Many of the sidewalks in the Historic Downtown District are narrow, leaving limited pedestrian access to storefronts. Landplan was responsible for determining a street configuration that would provide improved pedestrian access, improved traffic flow and safety on Merriam Drive, and widened sidewalks for streetscape beautification and improving the geometrics of the Johnson Drive intersection. Utility conflicts had a significant impact on the ultimate design of the streetscape.
An important project component was the development of unifying elements for the entire corridor. To achieve this, Landplan developed unique entry monument signs and a streetscape plan composed of decorative paving, landscape features, street trees, and repeated pillar features, all drawn from the successful Merriam Marketplace aesthetics.
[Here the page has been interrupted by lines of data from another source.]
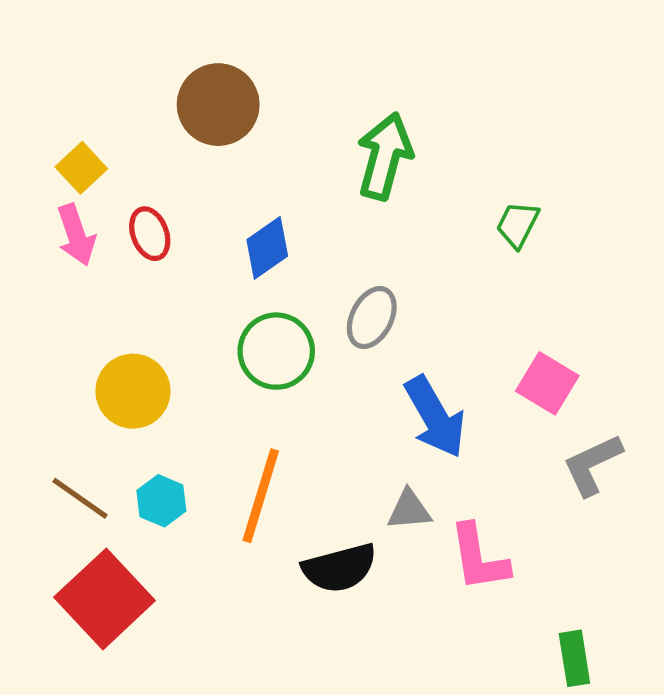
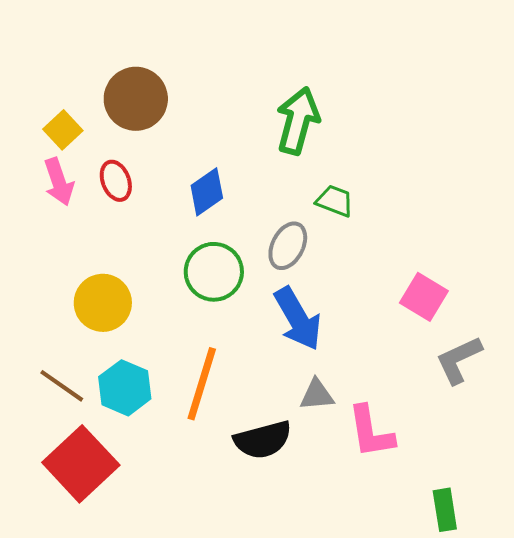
brown circle: (218, 105) -> (136, 99), moved
green trapezoid: (518, 225) -> (335, 201), moved, turned 84
blue arrow: (435, 417) -> (298, 319), moved
cyan hexagon: (161, 501) -> (125, 388), size x1.4

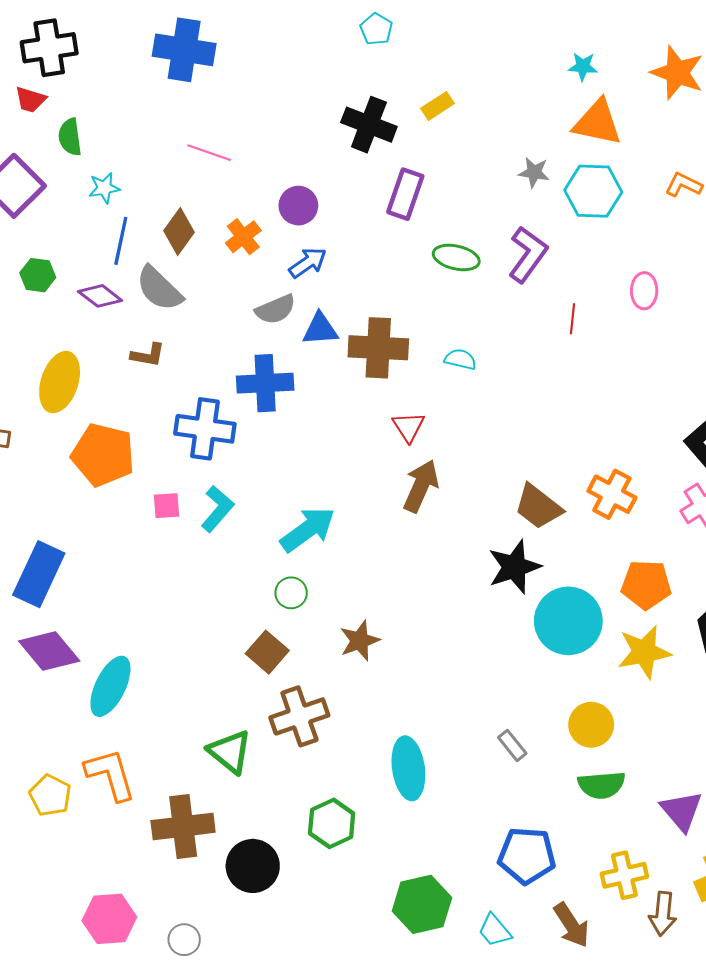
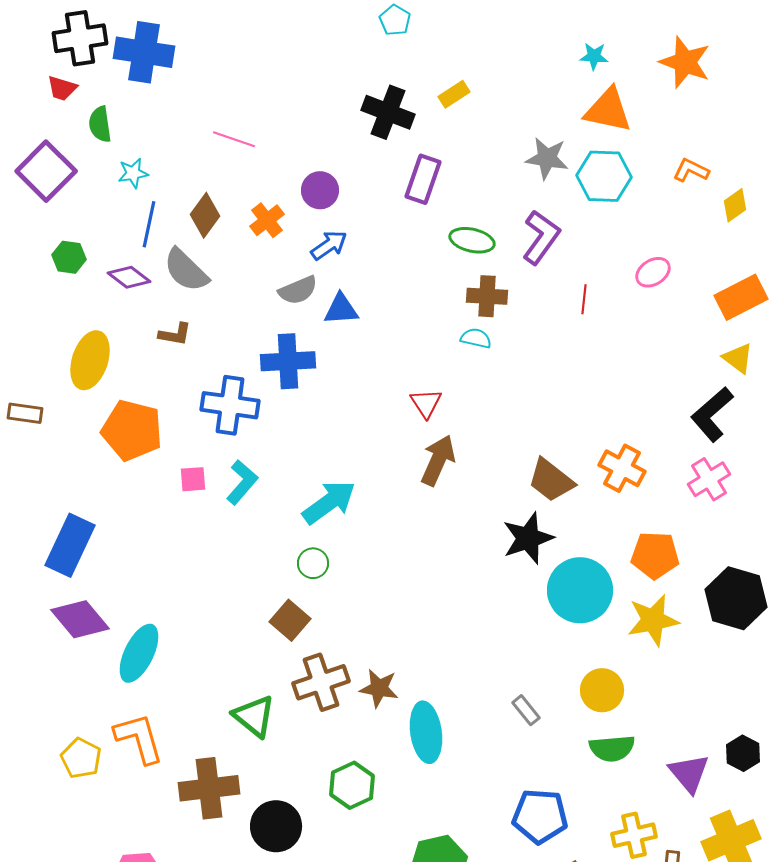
blue cross: (184, 50) -> (144, 52), moved
gray star: (534, 172) -> (547, 158), size x1.4
pink ellipse: (644, 291) -> (653, 272), turned 56
brown cross: (378, 348) -> (487, 296), moved, size x0.7
brown star: (360, 641) -> (379, 688), moved, turned 30

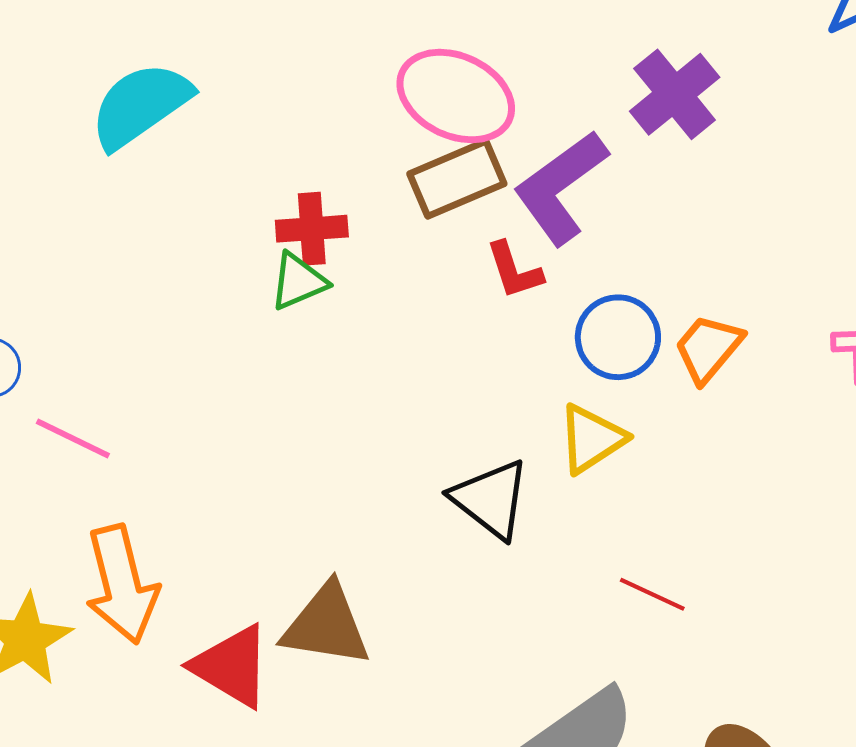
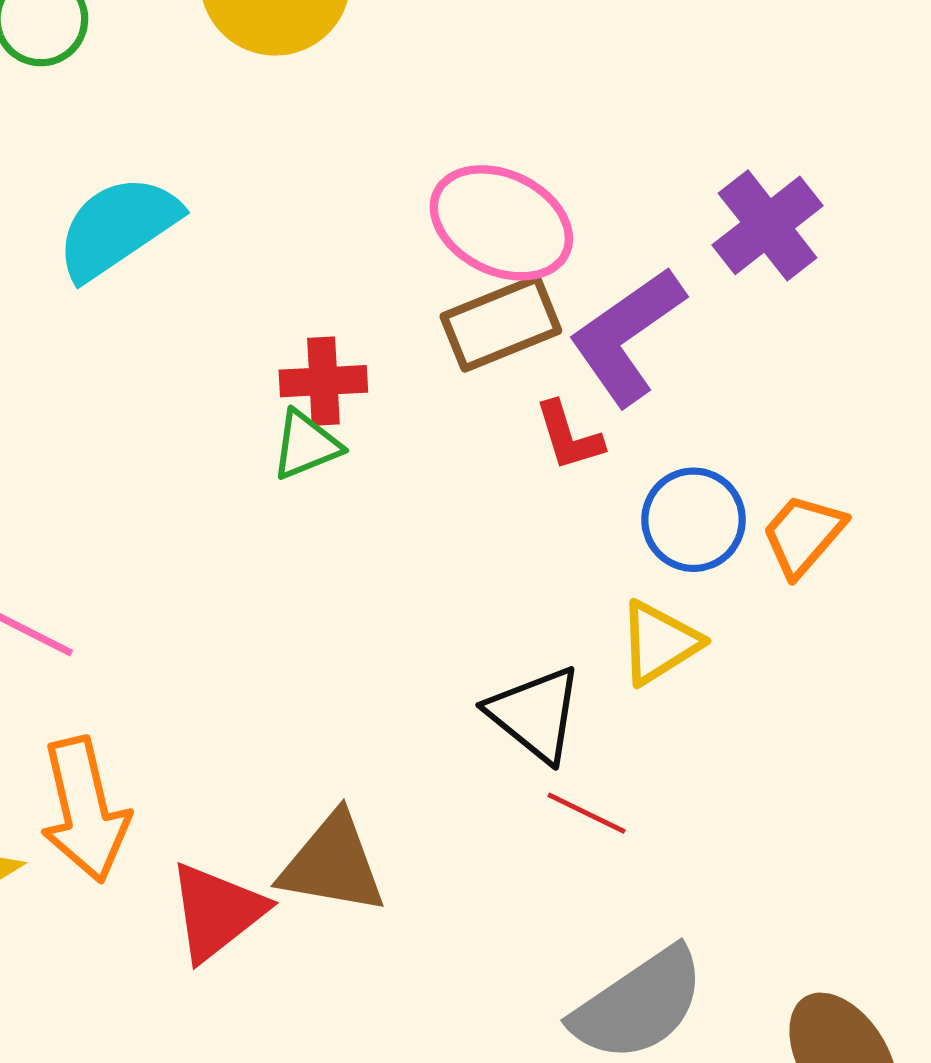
red line: (652, 594) -> (586, 813), moved
red triangle: (232, 666) -> (217, 912), turned 50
Also, an architectural facade design guideline document was created in collaboration with our architectural sub-consultant.
The image of city is directly impacted by the view down its main street. The image and viability of a community can be defined by its streetscape network. Streetscape design is often a key component to redevelopment efforts. The streetscape sets the aesthetics of sidewalks, building entrances, parking, lighting, planting, street furnishings and signage.
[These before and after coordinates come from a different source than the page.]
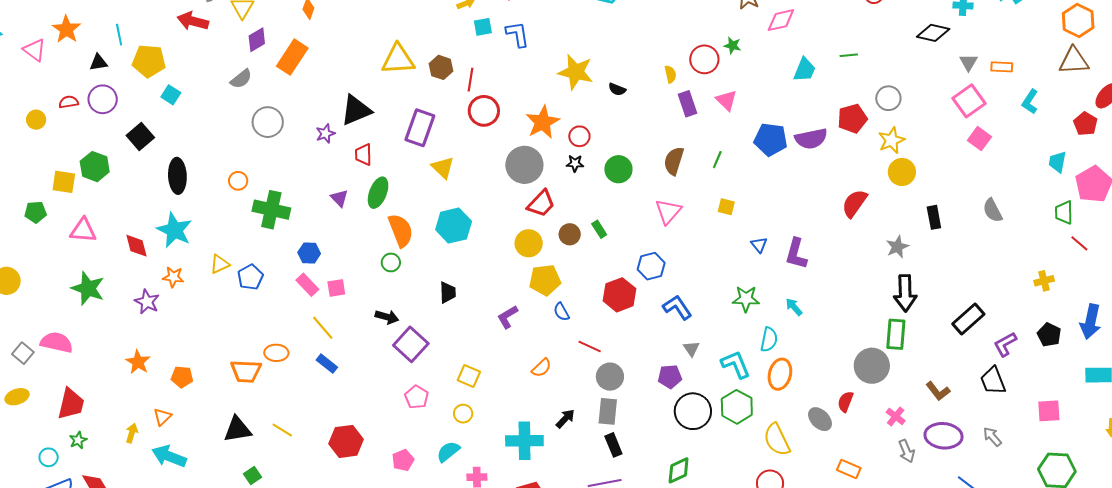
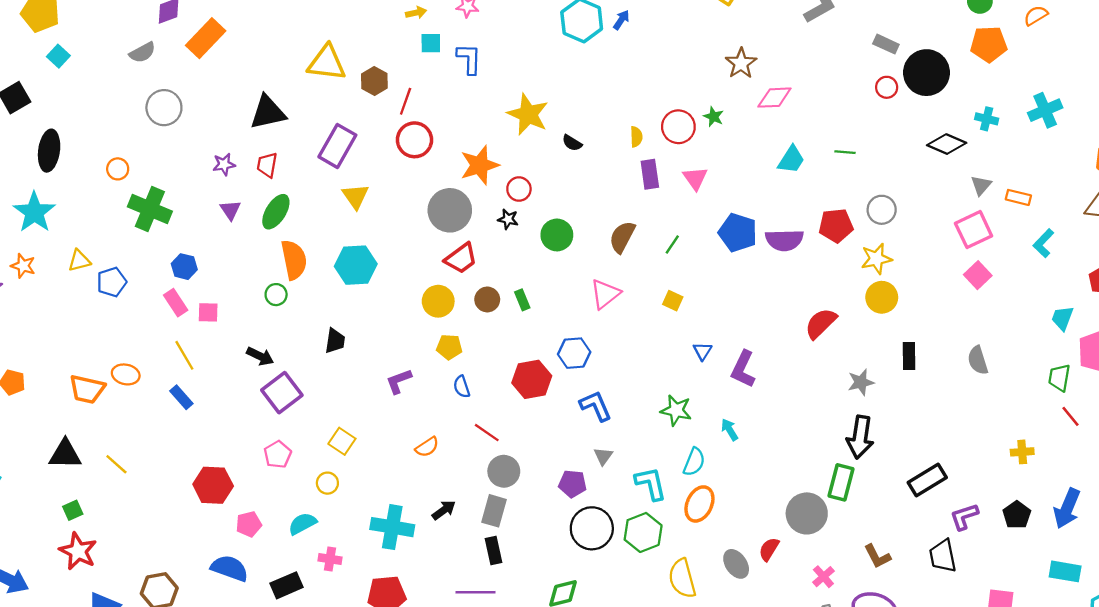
purple star: (325, 134) -> (224, 164), moved
yellow pentagon: (545, 280) -> (449, 347), size x0.7
red hexagon: (346, 441) -> (213, 485), moved

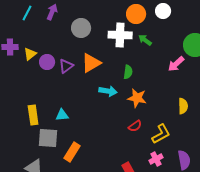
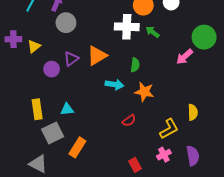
gray circle: (81, 28) -> (66, 23), moved
purple circle: (47, 62) -> (52, 69), moved
yellow semicircle: (183, 106) -> (193, 112), moved
red semicircle: (135, 126) -> (129, 121), moved
gray square: (48, 138) -> (53, 133), turned -30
Creating a unique/distinctive community is Landplan’s goal. Our multi-disciplined approach and management process allow us to understand and meet a community’s needs to develop an image for a new community or re-establish that of an older community, while being sensitive to history and addressing business owner and resident concerns, safety, potential vehicular and pedestrian conflicts, infrastructure constraints, and cost efficiency.